Business Brief: Good News on Morocco’s African Outreach – Jean R. AbiNader

Fri, 04/07/2017 - 21:19

Jean R. AbiNader, MATIC
April 7, 2017

Jean R. AbiNader, Exec. Dir., Moroccan American Trade and Investment Center

Morocco’s leadership in Africa was a dominant news item in recent weeks following King Mohammed VI’s visits to various African countries and the signing of additional bilateral agreements and MOUs. Coverage included the need for greater South-South integration as promoted by the King, updates on the Nigeria-Morocco fertilizer deal, and Morocco’s ranking in the most recent Africa Capacity Report.

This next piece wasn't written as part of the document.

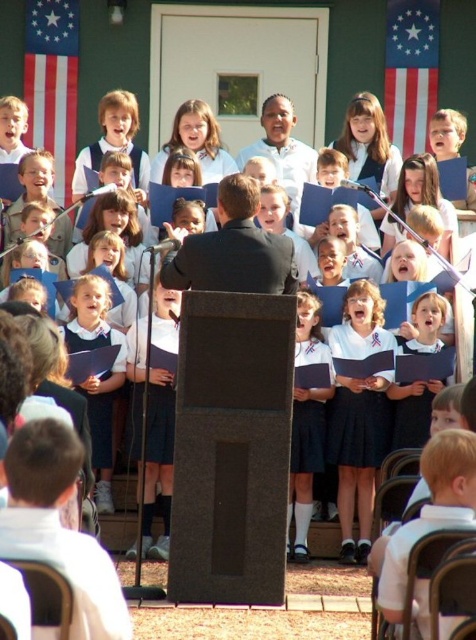 Based on the photo, you are a photographer trying to capture a symmetrical shot of the two flags in the background. Since the american flag at upper left and the red fabric flag at upper right are not the same size, which flag should you adjust your camera angle to focus on to maintain symmetry?

The american flag at upper left is wider than the red fabric flag at upper right. To maintain symmetry, you should focus your camera angle on the red fabric flag at upper right since it is narrower and requires less adjustment. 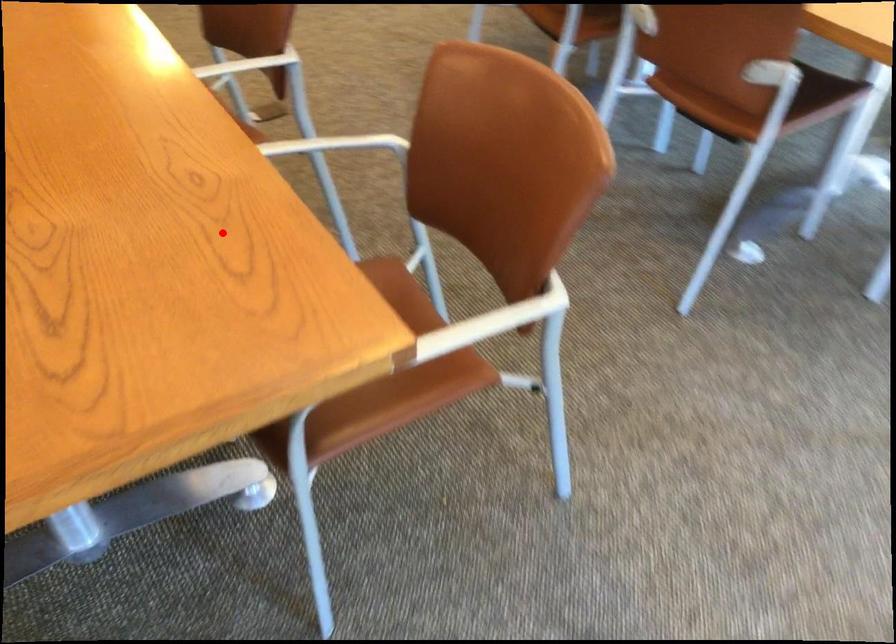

What’s Not to Like? African Business Magazine has contracted Morocco fever! A recent article encourages readers to think beyond sub-Saharan Africa when assessing Africa’s potential. It points to Morocco’s economic diplomacy as “redefining the continent’s North–South relations.” Referencing Morocco’s joining the African Union in January and King Mohammed VI’s recent visit to Ghana, it notes that his activities are benefiting many countries. From the MOUs “on deepening economic ties, it has become a familiar routine for the monarch, who has toured much of the continent in the past year promoting the merits of partnership with the kingdom. Other countries visited include Rwanda, Nigeria, Zambia, and Ethiopia.”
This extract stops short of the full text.